That’s going down to a very low number when the FPSO is gone.
Rehan Rashid – Friedman, Billings, Ramsey
I like that. On the Edwards Trend front, you do mention 25-50 million a day with additional capacity.
From what it looks like you could very well blow through that pretty quickly. What would it take to add an incremental layer of whatever you would need, or some portion of that?
Scott D. Sheffield
There’s a longer-term approach and there’s a short-term approach. And the short-term approach is more aiming units and aiming units basically swings the gas to put it in the specs of the pipeline.
And so we can add more aiming units. Or we can build a bigger, larger gas plant.

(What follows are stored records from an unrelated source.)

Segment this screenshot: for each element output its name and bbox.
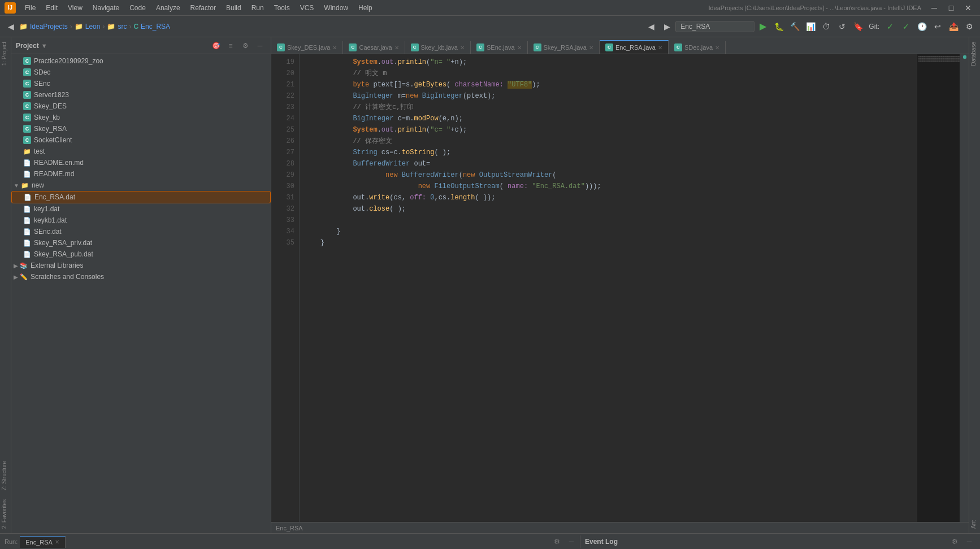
minimap[interactable]: ████████████████████████████████████████… [917, 54, 962, 522]
profile-btn[interactable]: ⏱ [819, 19, 834, 34]
minimize-btn[interactable]: ─ [927, 1, 942, 15]
run-minimize-btn[interactable]: ─ [565, 535, 578, 548]
tree-item-skey-rsa[interactable]: C Skey_RSA [11, 123, 271, 134]
close-tab-enc-rsa[interactable]: ✕ [658, 45, 662, 51]
tree-item-keykb1-dat[interactable]: 📄 keykb1.dat [11, 215, 271, 226]
ant-label[interactable]: Ant [969, 516, 980, 533]
menu-refactor[interactable]: Refactor [186, 3, 220, 13]
run-btn[interactable]: ▶ [756, 19, 770, 34]
git-history[interactable]: 🕐 [914, 19, 929, 34]
git-check1[interactable]: ✓ [883, 19, 897, 34]
git-rollback[interactable]: ↩ [930, 19, 945, 34]
maximize-btn[interactable]: □ [944, 1, 959, 15]
event-log-settings-btn[interactable]: ⚙ [948, 535, 961, 548]
git-check2[interactable]: ✓ [899, 19, 913, 34]
database-label[interactable]: Database [969, 37, 980, 71]
tree-item-readme-en[interactable]: 📄 README.en.md [11, 157, 271, 168]
tab-skey-rsa[interactable]: C Skey_RSA.java ✕ [528, 41, 600, 54]
run-tab-label: Enc_RSA [25, 539, 53, 546]
tab-senc[interactable]: C SEnc.java ✕ [471, 41, 528, 54]
menu-window[interactable]: Window [319, 3, 353, 13]
panel-settings-btn[interactable]: ⚙ [239, 40, 251, 52]
right-side-strip: Database Ant [969, 37, 980, 533]
tab-skey-kb[interactable]: C Skey_kb.java ✕ [405, 41, 471, 54]
close-tab-caesar[interactable]: ✕ [394, 45, 399, 51]
panel-locate-btn[interactable]: 🎯 [210, 40, 222, 52]
close-tab-skey-des[interactable]: ✕ [332, 45, 337, 51]
tree-item-enc-rsa-dat[interactable]: 📄 Enc_RSA.dat [11, 191, 271, 203]
tree-item-new-folder[interactable]: ▼ 📁 new [11, 180, 271, 191]
tree-item-sdec[interactable]: C SDec [11, 67, 271, 78]
window-title: IdeaProjects [C:\Users\Leon\IdeaProjects… [708, 5, 921, 11]
menu-analyze[interactable]: Analyze [151, 3, 185, 13]
panel-collapse-btn[interactable]: ≡ [224, 40, 237, 52]
toolbar-nav-fwd[interactable]: ▶ [660, 19, 674, 34]
menu-view[interactable]: View [63, 3, 87, 13]
tree-item-skey-rsa-pub[interactable]: 📄 Skey_RSA_pub.dat [11, 249, 271, 260]
code-content[interactable]: System.out.println("n= "+n); // 明文 m byt… [300, 54, 917, 522]
close-tab-senc[interactable]: ✕ [517, 45, 522, 51]
tree-item-practice[interactable]: C Practice20190929_zoo [11, 55, 271, 67]
tree-item-scratches[interactable]: ▶ ✏️ Scratches and Consoles [11, 271, 271, 282]
menu-code[interactable]: Code [125, 3, 150, 13]
tab-skey-des[interactable]: C Skey_DES.java ✕ [271, 41, 343, 54]
menu-edit[interactable]: Edit [41, 3, 62, 13]
project-panel-title: Project [16, 42, 39, 50]
tree-item-server1823[interactable]: C Server1823 [11, 89, 271, 101]
tab-sdec[interactable]: C SDec.java ✕ [669, 41, 726, 54]
run-config-search[interactable] [675, 21, 754, 32]
tree-item-key1-dat[interactable]: 📄 key1.dat [11, 203, 271, 215]
menu-build[interactable]: Build [222, 3, 246, 13]
run-settings-btn[interactable]: ⚙ [550, 535, 563, 548]
tab-enc-rsa[interactable]: C Enc_RSA.java ✕ [600, 40, 669, 54]
project-panel-header: Project ▼ 🎯 ≡ ⚙ ─ [11, 37, 271, 54]
tree-item-skey-des[interactable]: C Skey_DES [11, 101, 271, 112]
tree-item-external-libraries[interactable]: ▶ 📚 External Libraries [11, 260, 271, 271]
breadcrumb-ideaprojects[interactable]: IdeaProjects [30, 23, 68, 30]
toolbar: ◀ 📁 IdeaProjects › 📁 Leon › 📁 src › C En… [0, 16, 980, 37]
file-tree: C Practice20190929_zoo C SDec C SEnc C S… [11, 54, 271, 533]
menu-tools[interactable]: Tools [270, 3, 294, 13]
menu-vcs[interactable]: VCS [296, 3, 319, 13]
close-btn[interactable]: ✕ [961, 1, 975, 15]
tree-item-readme[interactable]: 📄 README.md [11, 168, 271, 180]
menu-help[interactable]: Help [354, 3, 377, 13]
settings-btn[interactable]: ⚙ [962, 19, 977, 34]
menu-navigate[interactable]: Navigate [88, 3, 124, 13]
run-header: Run: Enc_RSA ✕ ⚙ ─ Event Log ⚙ ─ [0, 534, 980, 549]
breadcrumb-src[interactable]: src [118, 23, 127, 30]
tree-item-socketclient[interactable]: C SocketClient [11, 134, 271, 146]
back-btn[interactable]: ◀ [3, 19, 18, 34]
tree-item-senc[interactable]: C SEnc [11, 78, 271, 89]
sidebar-project-label[interactable]: 1: Project [0, 37, 11, 70]
sidebar-favorites-label[interactable]: 2: Favorites [0, 495, 11, 533]
panel-minimize-btn[interactable]: ─ [254, 40, 266, 52]
tab-caesar[interactable]: C Caesar.java ✕ [343, 41, 405, 54]
tree-item-skey-rsa-priv[interactable]: 📄 Skey_RSA_priv.dat [11, 237, 271, 249]
menu-bar: IJ File Edit View Navigate Code Analyze … [0, 0, 980, 16]
rerun-btn[interactable]: ↺ [835, 19, 849, 34]
run-with-coverage[interactable]: 📊 [803, 19, 818, 34]
sidebar-structure-label[interactable]: Z: Structure [0, 456, 11, 495]
tree-item-skey-kb[interactable]: C Skey_kb [11, 112, 271, 123]
vcs-push[interactable]: 📤 [946, 19, 961, 34]
close-tab-sdec[interactable]: ✕ [715, 45, 719, 51]
close-tab-skey-rsa[interactable]: ✕ [589, 45, 593, 51]
debug-btn[interactable]: 🐛 [771, 19, 786, 34]
close-tab-skey-kb[interactable]: ✕ [460, 45, 465, 51]
tree-item-senc-dat[interactable]: 📄 SEnc.dat [11, 226, 271, 237]
menu-run[interactable]: Run [247, 3, 268, 13]
editor-right-strip [962, 54, 969, 522]
code-editor: 1920212223242526272829303132333435 Syste… [271, 54, 969, 522]
event-log-minimize-btn[interactable]: ─ [963, 535, 975, 548]
tree-item-test[interactable]: 📁 test [11, 146, 271, 157]
close-run-tab[interactable]: ✕ [55, 539, 59, 545]
build-btn[interactable]: 🔨 [787, 19, 802, 34]
error-indicator [963, 55, 966, 59]
breadcrumb-enc-rsa[interactable]: Enc_RSA [141, 23, 170, 30]
toolbar-nav-back[interactable]: ◀ [644, 19, 658, 34]
bookmark-btn[interactable]: 🔖 [851, 19, 865, 34]
run-tab-enc-rsa[interactable]: Enc_RSA ✕ [20, 536, 66, 548]
menu-file[interactable]: File [20, 3, 40, 13]
breadcrumb-leon[interactable]: Leon [85, 23, 101, 30]
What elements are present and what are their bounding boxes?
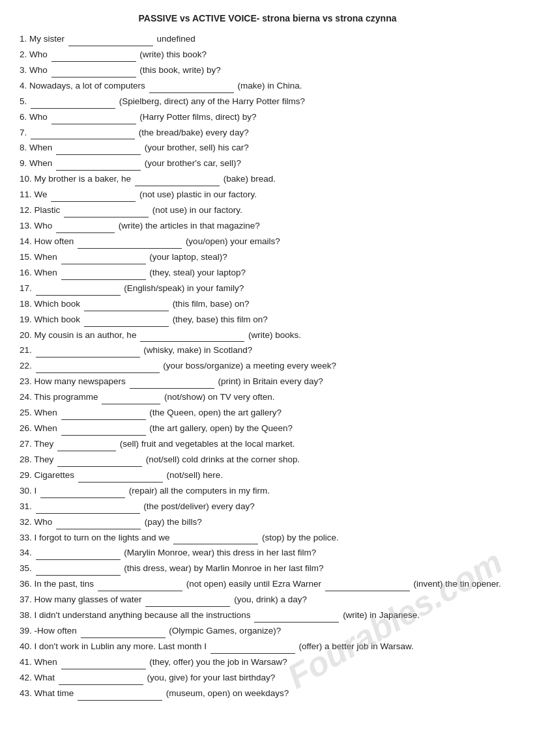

And we haven’t made the decision yet. That decision will probably be made over the next three to four months.
Rehan Rashid – Friedman, Billings, Ramsey
As you drill up more wells, I presume, and see . .
Scott D. Sheffield
Yes.
Rehan Rashid – Friedman, Billings, Ramsey
Speaking of that, on Edwards Trend, the sweet spot that we were just talking about, how much of your acreage position or how much of the discovery size could I presume covers that sweet spot?
Scott D. Sheffield
Of the 200 locations we show on our chart, it’s about 50 locations. So it’s about a quarter right now.
And that’s all basically in the probably category. And hopefully the 3-D seismic will continue to add to that inventory.
Rehan Rashid – Friedman, Billings, Ramsey
And how much reserves resource potential would that imply?
Scott D. Sheffield
We’re showing about 100 million barrels. I think that number will continue to go up, but it would be more than 25% of that because it’s better welled.
But we need more history. Our first well only has three months of history and it’s curtailed back, significantly.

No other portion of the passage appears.